Task:
Exclude the pictures; give every entry again exactly as written.

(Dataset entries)
*** Begin section ***

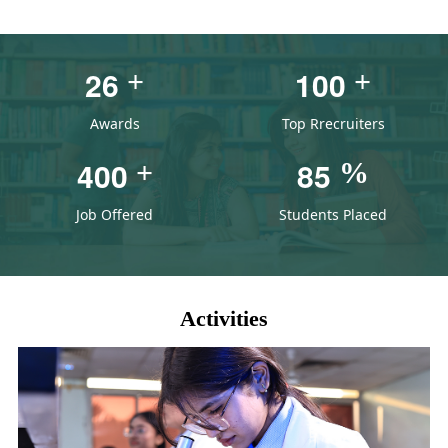
2
6
1
0
0
+
+
Awards
Top Rrecruiters
4
0
0
8
5
+
%
Job Offered
Students Placed
Activities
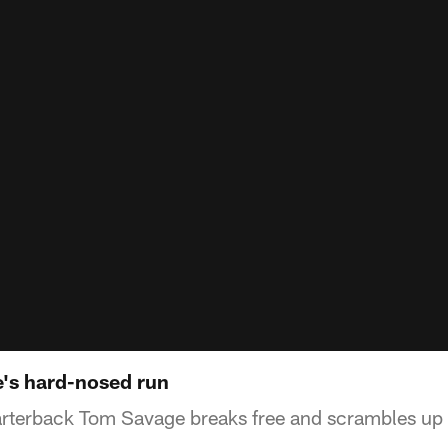
e's hard-nosed run
rterback Tom Savage breaks free and scrambles up 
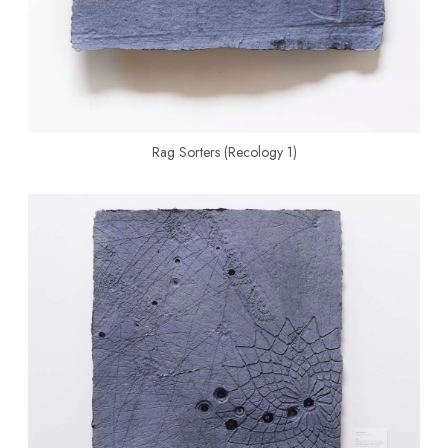
Rag Sorters (Recology 1)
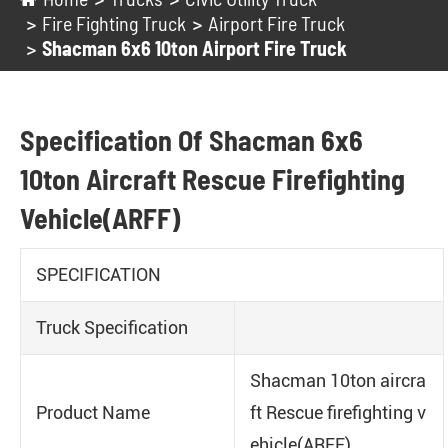
Fire Fighting Truck
Airport Fire Truck
Shacman 6x6 10ton Airport Fire Truck
Specification Of Shacman 6x6
10ton Aircraft Rescue Firefighting
Vehicle(ARFF)
SPECIFICATION
Truck Specification
Shacman 10ton aircra
Product Name
ft Rescue firefighting v
ehicle(ARFF)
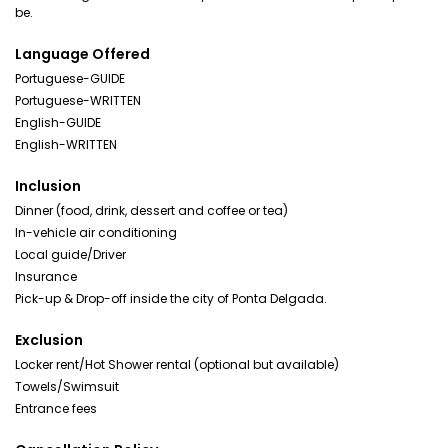
be.
Language Offered
Portuguese-GUIDE
Portuguese-WRITTEN
English-GUIDE
English-WRITTEN
Inclusion
Dinner (food, drink, dessert and coffee or tea)
In-vehicle air conditioning
Local guide/Driver
Insurance
Pick-up & Drop-off inside the city of Ponta Delgada.
Exclusion
Locker rent/Hot Shower rental (optional but available)
Towels/Swimsuit
Entrance fees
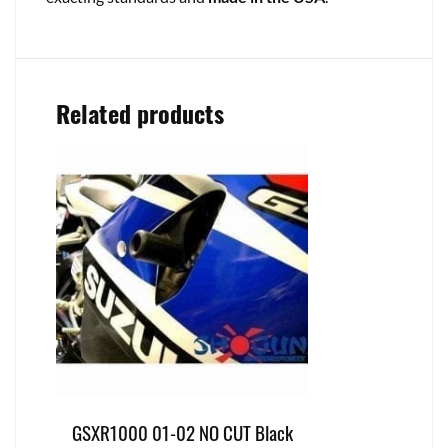
Related products
GSXR1000 01-02 NO CUT Black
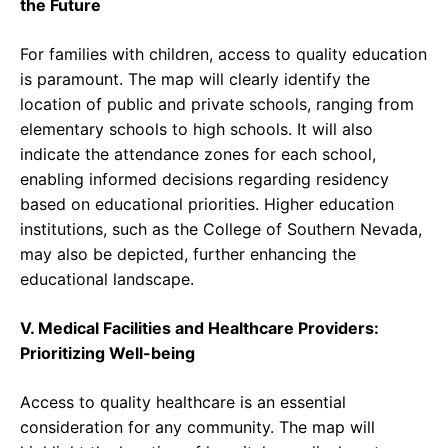
the Future
For families with children, access to quality education
is paramount. The map will clearly identify the
location of public and private schools, ranging from
elementary schools to high schools. It will also
indicate the attendance zones for each school,
enabling informed decisions regarding residency
based on educational priorities. Higher education
institutions, such as the College of Southern Nevada,
may also be depicted, further enhancing the
educational landscape.
V. Medical Facilities and Healthcare Providers:
Prioritizing Well-being
Access to quality healthcare is an essential
consideration for any community. The map will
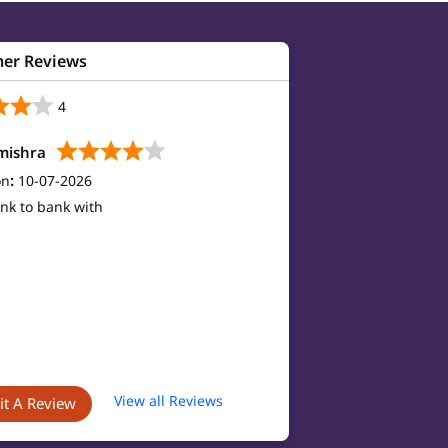
er Reviews
4
mishra
on
:
10-07-2026
nk to bank with
View all Reviews
t A Review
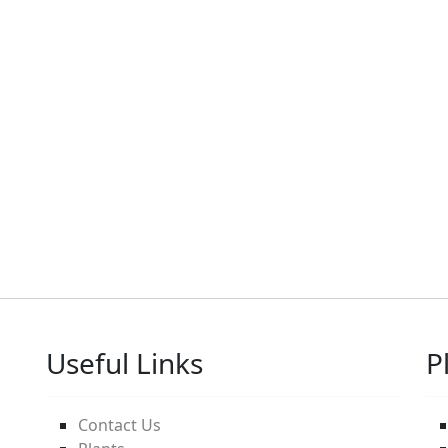
Useful Links
P
Contact Us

*** End section ***

Completed exercise:
2
6
1
0
0
+
+
Awards
Top Rrecruiters
4
0
0
8
5
+
%
Job Offered
Students Placed
Activities
e's hard-nosed run
rterback Tom Savage breaks free and scrambles up 
Rag Sorters (Recology 1)
Fire Fighting Truck
Airport Fire Truck
Shacman 6x6 10ton Airport Fire Truck
Specification Of Shacman 6x6
10ton Aircraft Rescue Firefighting
Vehicle(ARFF)
SPECIFICATION
Truck Specification
Shacman 10ton aircra
Product Name
ft Rescue firefighting v
ehicle(ARFF)
be.
Language Offered
Portuguese-GUIDE
Portuguese-WRITTEN
English-GUIDE
English-WRITTEN
Inclusion
Dinner (food, drink, dessert and coffee or tea)
In-vehicle air conditioning
Local guide/Driver
Insurance
Pick-up & Drop-off inside the city of Ponta Delgada.
Exclusion
Locker rent/Hot Shower rental (optional but available)
Towels/Swimsuit
Entrance fees
Related products
GSXR1000 01-02 NO CUT Black
the Future
For families with children, access to quality education
is paramount. The map will clearly identify the
location of public and private schools, ranging from
elementary schools to high schools. It will also
indicate the attendance zones for each school,
enabling informed decisions regarding residency
based on educational priorities. Higher education
institutions, such as the College of Southern Nevada,
may also be depicted, further enhancing the
educational landscape.
V. Medical Facilities and Healthcare Providers:
Prioritizing Well-being
Access to quality healthcare is an essential
consideration for any community. The map will
er Reviews
4
mishra
on
:
10-07-2026
nk to bank with
View all Reviews
t A Review
Useful Links
P
Contact Us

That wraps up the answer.